8. The method of claim 1, wherein identifying with which reference genome in the selected set of reference genomes the sequencing data most closely aligns comprises an analysis of sequence similarity and/or a phylogenetic analysis.

9. The method of claim 1, wherein the identification of the species or substrain of the organism in the report comprises a quantitative measure of the identification.

10. The method of claim 1, wherein the one or more genetic features comprise one or more genetic loci and/or one or more k-mers.

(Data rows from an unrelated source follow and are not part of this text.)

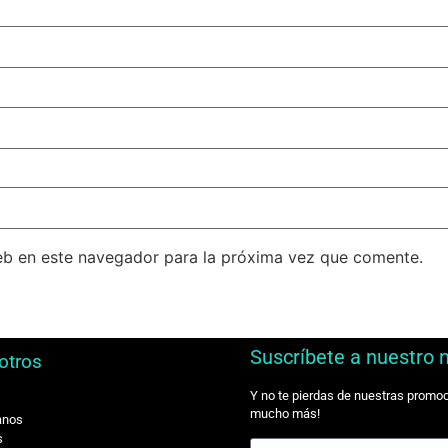
eb en este navegador para la próxima vez que comente.
Suscríbete a nuestro 
otros
Y no te pierdas de nuestras promo
mucho más!
anos
s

11. A system for characterizing a sample comprising one or more different organisms, comprising:

sequencing data obtained from a cultured sample;

a data structure configured to store a set of genetic features comprising genetic features for each of a plurality of different organisms, and a plurality of reference genome sets each set comprising a plurality of diverse reference genomes for an organism;

a processor configured to: (i) identify a genotype of an organism in the sample by comparing the sequencing data to the set of genetic features, the set of genetic features comprising genetic features for each of a plurality of different organisms; (ii) select to which of the plurality of reference genome sets to compare the sequencing data; (iii) compare the sequencing data to the selected set of reference genomes; (iv) identify, based on the comparison, with which reference genome in the selected set of reference genomes the sequencing data most closely aligns, the identification further comprising an identification of a species or substrain of the organism in the sample; and

a user interface configured to report of one or more of the identified genotype of the organism in the sample and the identification of the species or substrain of the organism in the sample.

12. The system of claim 11, wherein the processor is further configured to generate a genetic feature set by: (i) extracting, from a plurality of sequenced genomes representing two or more varieties of an organism, one or more genetic features unique to the organism; (ii) normalizing the one or more extracted genetic features; and (iii) storing the normalized set of genetic features in memory.

13. The system of claim 11, wherein the processor is further configured to generate each of the plurality of reference genome sets by: (i) selecting a plurality of reference genomes for an organism; (ii) identifying, using the set of genetic features for that organism, the sequence similarity of each of the selected plurality of reference genomes; (iii) curating the plurality of reference genomes based on the identified sequence similarity; and (iv) storing the curated reference genome set in memory.

14. The system of claim 11, wherein the processor is further configured to: determine, based on the identified genotype of the organism, that the sequencing data comprises sequences from two or more organisms; and separate the sequencing data from each of the two or more organisms in the sample into a separate sequencing data file for each organism.

15. The system of claim 11, wherein the identification of the species or substrain of the organism in the report comprises a quantitative measure of the identification.